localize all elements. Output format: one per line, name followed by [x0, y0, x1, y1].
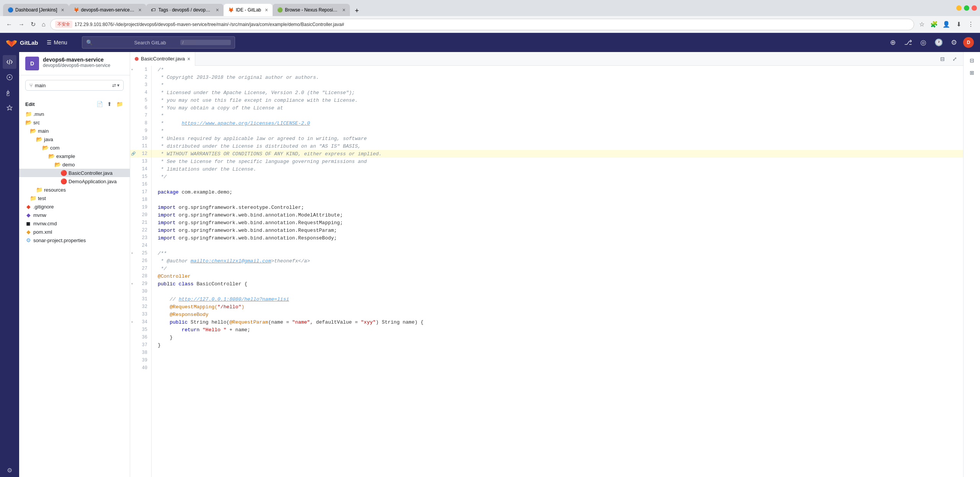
tab-devops-close[interactable]: × — [139, 7, 142, 13]
settings-header-button[interactable]: ⚙ — [948, 36, 960, 49]
home-button[interactable]: ⌂ — [40, 20, 47, 29]
line-num-1: ▾1 — [130, 66, 151, 73]
tree-item-mvnw-cmd-label: mvnw.cmd — [33, 221, 57, 226]
address-field[interactable]: 不安全 172.29.9.101:8076/-/ide/project/devo… — [50, 19, 914, 30]
settings-icon[interactable]: ⋮ — [966, 20, 975, 29]
tree-item-main[interactable]: 📂 main — [19, 127, 130, 135]
editor-tab-actions: ⊟ ⤢ — [937, 54, 963, 64]
new-tab-button[interactable]: + — [351, 5, 362, 16]
tab-nexus[interactable]: 🟢 Browse - Nexus Repository M... × — [273, 4, 350, 16]
minimize-editor-icon[interactable]: ⊟ — [937, 54, 948, 64]
bookmark-icon[interactable]: ☆ — [917, 20, 926, 29]
tab-devops-ci[interactable]: 🦊 devops6-maven-service_CI [Je... × — [69, 4, 146, 16]
right-panel-minimize[interactable]: ⊟ — [967, 55, 977, 66]
forward-button[interactable]: → — [17, 20, 26, 29]
activity-button[interactable]: 🕐 — [933, 36, 945, 49]
minimize-button[interactable] — [956, 5, 962, 11]
main-layout: ⚙ D devops6-maven-service devops6/devops… — [0, 52, 980, 477]
tree-item-mvn-folder[interactable]: 📁 .mvn — [19, 110, 130, 118]
java-file-icon: 🔴 — [60, 170, 67, 176]
code-area[interactable]: ▾1 2 3 4 5 6 7 8 9 10 11 🔗12 13 14 15 16… — [130, 66, 963, 477]
tree-item-test[interactable]: 📁 test — [19, 194, 130, 202]
code-line-17: package com.example.demo; — [152, 188, 963, 196]
tree-item-mvnw-cmd[interactable]: ◼ mvnw.cmd — [19, 219, 130, 228]
code-line-24 — [152, 242, 963, 249]
tree-item-mvnw[interactable]: ◆ mvnw — [19, 211, 130, 219]
tab-ide-label: IDE - GitLab — [236, 7, 261, 13]
code-line-19: import org.springframework.stereotype.Co… — [152, 203, 963, 211]
user-avatar[interactable]: D — [963, 37, 974, 48]
maximize-button[interactable] — [964, 5, 969, 11]
line-num-10: 10 — [130, 135, 151, 142]
back-button[interactable]: ← — [5, 20, 14, 29]
code-line-29: public class BasicController { — [152, 280, 963, 288]
tab-tags[interactable]: 🏷 Tags · devops6 / devops6-sha... × — [146, 4, 224, 16]
tree-item-resources[interactable]: 📁 resources — [19, 186, 130, 194]
tab-ide[interactable]: 🦊 IDE - GitLab × — [224, 4, 273, 16]
header-search[interactable]: 🔍 Search GitLab / — [82, 36, 235, 49]
close-button[interactable] — [972, 5, 977, 11]
editor-tab-close[interactable]: × — [187, 56, 190, 62]
tree-item-sonar[interactable]: ⚙ sonar-project.properties — [19, 236, 130, 244]
sidebar-nav-deploy[interactable] — [3, 101, 16, 115]
tab-jenkins[interactable]: 🔵 Dashboard [Jenkins] × — [3, 4, 69, 16]
line-num-24: 24 — [130, 242, 151, 249]
line-num-40: 40 — [130, 364, 151, 372]
tree-item-example[interactable]: 📂 example — [19, 152, 130, 160]
fullscreen-icon[interactable]: ⤢ — [949, 54, 960, 64]
tree-item-demo[interactable]: 📂 demo — [19, 160, 130, 169]
tree-item-pom[interactable]: ◆ pom.xml — [19, 228, 130, 236]
code-line-38 — [152, 349, 963, 357]
branch-selector[interactable]: ⑂ main ⇄ ▾ — [25, 80, 124, 91]
line-num-32: 32 — [130, 303, 151, 311]
repo-avatar: D — [25, 57, 39, 70]
tab-ide-close[interactable]: × — [265, 7, 268, 13]
tree-item-java[interactable]: 📂 java — [19, 135, 130, 143]
folder-java-icon: 📂 — [36, 136, 42, 142]
menu-button[interactable]: ☰ Menu — [43, 37, 71, 48]
tree-item-demoapplication[interactable]: 🔴 DemoApplication.java — [19, 177, 130, 186]
sidebar-nav-code[interactable] — [3, 55, 16, 69]
line-numbers: ▾1 2 3 4 5 6 7 8 9 10 11 🔗12 13 14 15 16… — [130, 66, 152, 477]
merge-requests-button[interactable]: ⎇ — [902, 36, 914, 49]
create-button[interactable]: ⊕ — [887, 36, 899, 49]
refresh-button[interactable]: ↻ — [29, 19, 37, 29]
tree-item-src[interactable]: 📂 src — [19, 118, 130, 127]
tab-jenkins-close[interactable]: × — [61, 7, 64, 13]
address-bar-row: ← → ↻ ⌂ 不安全 172.29.9.101:8076/-/ide/proj… — [0, 16, 980, 33]
gitlab-sidebar: ⚙ — [0, 52, 19, 477]
editor-tab-basiccontroller[interactable]: BasicController.java × — [130, 52, 195, 66]
sidebar-nav-issues[interactable] — [3, 70, 16, 84]
code-line-37: } — [152, 341, 963, 349]
download-icon[interactable]: ⬇ — [954, 20, 963, 29]
tree-item-gitignore[interactable]: ◆ .gitignore — [19, 202, 130, 211]
search-placeholder-text: Search GitLab — [134, 40, 180, 46]
line-num-19: 19 — [130, 203, 151, 211]
sidebar-nav-merge[interactable] — [3, 86, 16, 99]
tree-item-com[interactable]: 📂 com — [19, 143, 130, 152]
upload-icon[interactable]: ⬆ — [105, 100, 114, 108]
extensions-icon[interactable]: 🧩 — [929, 20, 939, 29]
line-num-3: 3 — [130, 81, 151, 89]
code-line-25: /** — [152, 249, 963, 257]
tree-item-demo-label: demo — [62, 162, 75, 168]
tab-tags-close[interactable]: × — [216, 7, 219, 13]
new-file-icon[interactable]: 📄 — [95, 100, 104, 108]
code-line-5: * you may not use this file except in co… — [152, 96, 963, 104]
code-line-6: * You may obtain a copy of the License a… — [152, 104, 963, 112]
right-panel-layout[interactable]: ⊞ — [967, 67, 977, 78]
line-num-35: 35 — [130, 326, 151, 334]
tree-item-resources-label: resources — [44, 187, 66, 193]
line-num-28: 28 — [130, 272, 151, 280]
tree-item-basiccontroller[interactable]: 🔴 BasicController.java — [19, 169, 130, 177]
line-num-37: 37 — [130, 341, 151, 349]
line-num-22: 22 — [130, 226, 151, 234]
code-line-34: public String hello(@RequestParam(name =… — [152, 318, 963, 326]
user-icon[interactable]: 👤 — [942, 20, 951, 29]
sidebar-nav-settings[interactable]: ⚙ — [3, 463, 16, 477]
new-folder-icon[interactable]: 📁 — [115, 100, 124, 108]
tab-nexus-close[interactable]: × — [342, 7, 345, 13]
issues-button[interactable]: ◎ — [917, 36, 929, 49]
java-file-icon2: 🔴 — [60, 178, 67, 184]
line-num-38: 38 — [130, 349, 151, 357]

=======

When the word "project" occurs in a line above, list that line.

### Reply to the exercise
address-field[interactable]: 不安全 172.29.9.101:8076/-/ide/project/devo… — [50, 19, 914, 30]
tree-item-sonar[interactable]: ⚙ sonar-project.properties — [19, 236, 130, 244]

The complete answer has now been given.